More on Hopkins vs. Kovalev Results — Photos & Takeaways:
Don’t say that Bernard Hopkins “got old overnight”. Don’t say that a a fighter who turns 50 years old in just over two months “got old overnight”. Don’t say that a fighter who has been in the ring 66 times as a professional, over the course of 26 years — a longer career than the age of many of his opponents — “got old overnight”. That’s not what happened to Bernard Hopkins, and that’s not what happened in his fight against Sergey Kovalev.
What happened against Sergey “Krusher” Kovalev, now 26-0-1 with 23 knockout wins, was that the magic came to an end in the form of a fighter who was simply too good and too powerful. Hopkins couldn’t continue doing what he was doing forever, and many of us have taken for granted just how exceptional he has been, and just how unique and spectacular his accomplishments have been in the latter stage of his career.
After originally vowing to never fight past the age of 40, Hopkins changed his legacy entirely in the 10 years since. He rejuvenated himself in unheard of fashion, becoming a dominant fighter in a second weight class and defeating the likes of Antonio Tarver, Winky Wright, Kelly Pavlik, Jean Pascal and Tavoris Cloud. He got his long-awaited revenge over Roy Jones Jr., and gave Joe Calzaghe all he could handle, amassing a 9-3-1 record (with 1 NC) against a who’s who of fighters in and around his division. He became the oldest fighter in the history of the sport to win, defend and unify a title.
Against the likes of Karo Murat and Beibut Shumenov, either of whom would be splattered by Kovalev, Hopkins was able to use his wily tactics and ultimate mastery of the Sweet Science to dictate the fight and assume control. Kovalev would never give him that chance.
Kovalev is a wrecking ball, and from the time he landed a right hand bomb to Hopkins’ temple in Round 1, sending him to the canvas, it was clear that “The Alien” would show his humanity in this bout. It was actually clear a few moments before, as they stood across the ring from each other right before the first bell rang. There, stripped of entourages, pretenses, mind games and posturing, just two men trapped in a ring together, Kovalev was hulking compared to the smaller, wiry Hopkins, and that size and strength difference was far too great for Hopkins to overcome.
It’s not that Hopkins got old overnight, it’s that he’s almost freakin’ 50! It’s that he was going up against perhaps the hardest pure puncher in the sport, a fighter a fraction of his age who was able to overpower him and break him down physically. Still, Hopkins would never be broken down mentally. That would be impossible, no matter the age.
After suffering that early knockdown, Hopkins appeared to bide his time for much of the remainder of the evening, but that’s not the lasting image he would give us.
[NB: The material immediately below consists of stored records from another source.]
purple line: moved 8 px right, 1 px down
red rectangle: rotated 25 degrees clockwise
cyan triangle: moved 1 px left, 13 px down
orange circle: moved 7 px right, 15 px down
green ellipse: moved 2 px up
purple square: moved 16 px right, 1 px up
He’s far too proud and defiant for that.
The lasting image was Hopkins staggering Kovalev in the final stanza, going in for the kill and making one last stand. Kovalev recovered and turned the tides, badly hurting Hopkins and leaving him reeling along the ropes and staggering around the ring, the referee looking on closely to see if he had to step in and wave it off in the final seconds. But Hopkins wouldn’t go down, he refused to take a knee or hold on for dear life.
He wouldn’t be broken, even as he took thundering and concussive shots which likely would have felled any other light heavyweight on the planet. He was going out on his feet, and on his shield if necessary, and he gave the raucous fans in Atlantic City’s Boardwalk Hall a sensational close to the fight — and perhaps a rightful close to his career.
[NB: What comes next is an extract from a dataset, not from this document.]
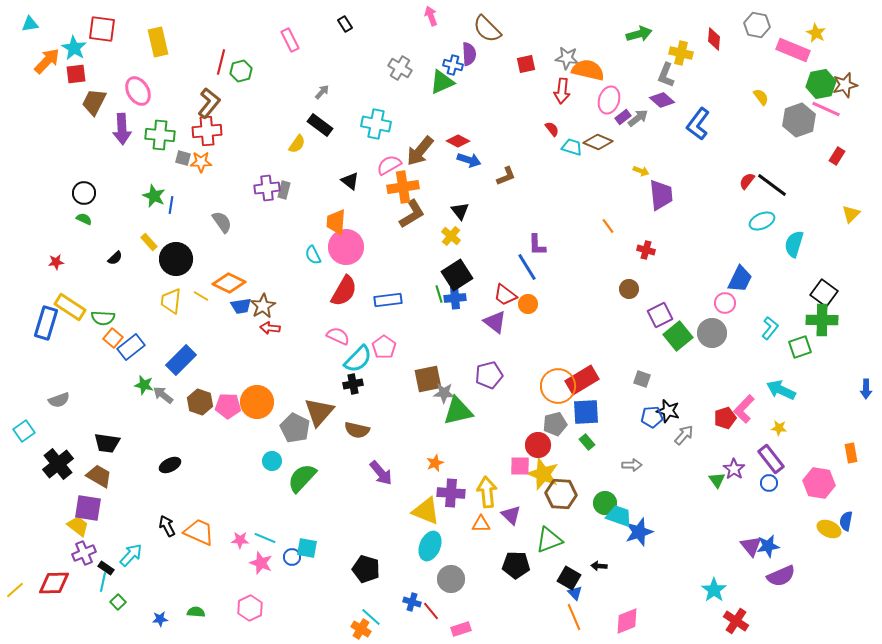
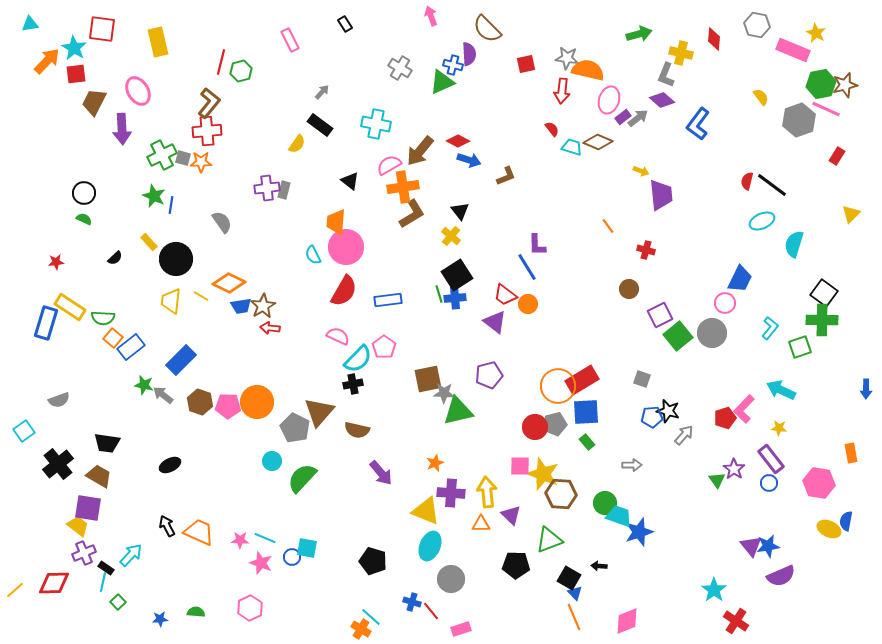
green cross at (160, 135): moved 2 px right, 20 px down; rotated 32 degrees counterclockwise
red semicircle at (747, 181): rotated 24 degrees counterclockwise
red circle at (538, 445): moved 3 px left, 18 px up
black pentagon at (366, 569): moved 7 px right, 8 px up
Hopkins has said he will ponder his future and whether or not he’ll ever fight again, and nobody would be surprised if he did continue fighting. Clearly, he can continue competing and winning as well.
Regardless of what’s to come though, his stubborn 12th round refusal to go out meekly or quietly, in the face of a brutal Kovalev onslaught, is the storybook ending and the lasting memory which perfectly encapsulates Bernard Hopkins and what he represented in the ring.